Obese individuals who undergo bariatric surgery tend to live longer than those who don't.

New research suggests these patients have a 53 percent reduced risk of dying from any cause between five and 13 years after the procedure, the Group Health Research Institute reported.

"We expanded what we've been learning and showed that older men in this study do just as well after bariatric surgery as younger women in previous studies have done," said David Arterburn, a Group Health physician and a Group Health Research Institute.

To make their findings the researchers looked at 2,500 obese patients and almost 7,500 matched controls. Past studies have looked at the health influences of bariatric surgery on younger women, but this investigation focused on a population that had a mean age of 52 and was 74 percent males.

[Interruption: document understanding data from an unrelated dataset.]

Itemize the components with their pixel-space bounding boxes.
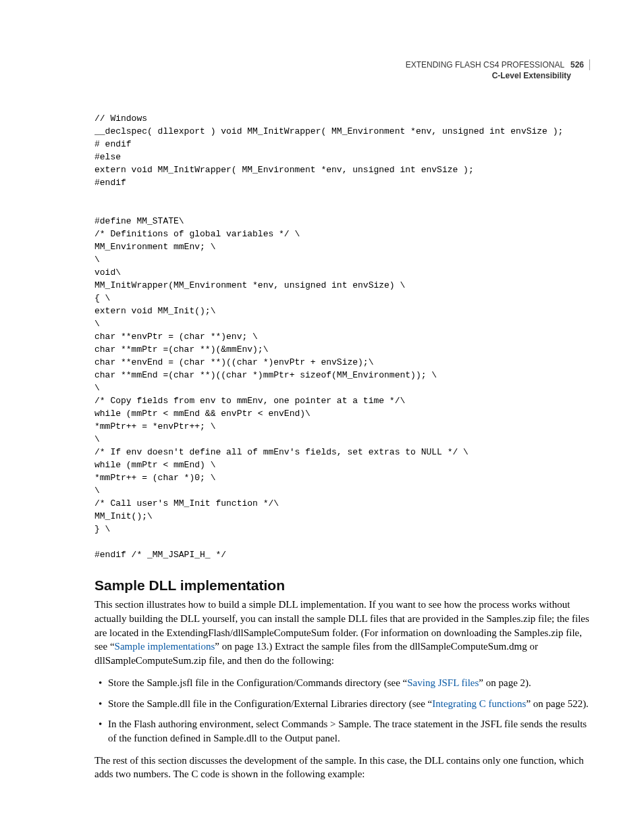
chapter-title: C-Level Extensibility [95, 70, 590, 81]
running-header: EXTENDING FLASH CS4 PROFESSIONAL 526 C-L… [95, 59, 590, 81]
list-item: In the Flash authoring environment, sele… [95, 717, 590, 745]
text-run: In the Flash authoring environment, sele… [108, 719, 587, 744]
link-integrating-c-functions[interactable]: Integrating C functions [432, 698, 526, 709]
text-run: Store the Sample.jsfl file in the Config… [108, 677, 407, 688]
text-run: ” on page 2). [479, 677, 531, 688]
header-line1: EXTENDING FLASH CS4 PROFESSIONAL 526 [406, 59, 590, 70]
section-heading: Sample DLL implementation [95, 577, 590, 594]
text-run: ” on page 522). [526, 698, 588, 709]
closing-paragraph: The rest of this section discusses the d… [95, 754, 590, 781]
page-content: EXTENDING FLASH CS4 PROFESSIONAL 526 C-L… [0, 0, 644, 830]
link-saving-jsfl-files[interactable]: Saving JSFL files [407, 677, 479, 688]
text-run: Store the Sample.dll file in the Configu… [108, 698, 432, 709]
book-title: EXTENDING FLASH CS4 PROFESSIONAL [406, 60, 564, 70]
bullet-list: Store the Sample.jsfl file in the Config… [95, 676, 590, 746]
page-number: 526 [566, 60, 584, 70]
intro-paragraph: This section illustrates how to build a … [95, 598, 590, 667]
link-sample-implementations[interactable]: Sample implementations [115, 641, 215, 652]
code-listing: // Windows __declspec( dllexport ) void … [95, 112, 590, 561]
list-item: Store the Sample.dll file in the Configu… [95, 697, 590, 711]
list-item: Store the Sample.jsfl file in the Config… [95, 676, 590, 690]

"We also found evidence that bariatric surgery has become safer," said Matthew Maciejewski, PhD, a research career scientist in Health Services Research and Development at the Durham VA and a professor of general internal medicine at Duke University School of Medicine in Durham, N.C. "We found that the risk of dying during and soon after bariatric surgery was lower in 2006 [to] 2011 than in 2000 [to] 2005."

Obesity rates in the U.S. have been on the rise, and so has bariatric surgery. Understanding the surgery's long-term health outcomes could help doctors give better surgery advice to their patients. In the future, the researchers plan to look at other factors such as whether or not bariatric surgery changes the course of diabetes and other associated diseases and if healthcare costs are reduced in the long-term.

"Our results may have broader implications for encouraging weight loss in general," Arterburn said. "Despite the studies showing that patients with lower BMIs live longer, not much evidence has linked intentional weight loss (from surgery, medication, or diet and exercise) with longer survival. But our results, combined with other studies of bariatric surgery, may help to make that case."

The finding was published in a recent edition of the Journal of the American Medical Association (JAMA).